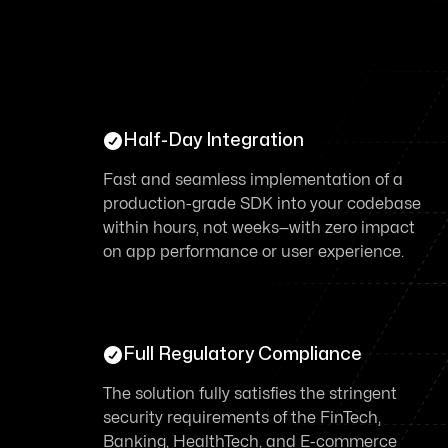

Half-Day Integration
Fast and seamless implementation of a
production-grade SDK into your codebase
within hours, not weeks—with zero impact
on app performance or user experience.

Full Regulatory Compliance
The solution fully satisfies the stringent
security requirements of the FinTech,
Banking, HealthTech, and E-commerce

-=-=-=-=-

TASK GOAL: The listing above should be transcribed word for word, with its pictures left out.

SOLUTION TO THIS EXERCISE:

Half-Day Integration
Fast and seamless implementation of a
production-grade SDK into your codebase
within hours, not weeks—with zero impact
on app performance or user experience.

Full Regulatory Compliance
The solution fully satisfies the stringent
security requirements of the FinTech,
Banking, HealthTech, and E-commerce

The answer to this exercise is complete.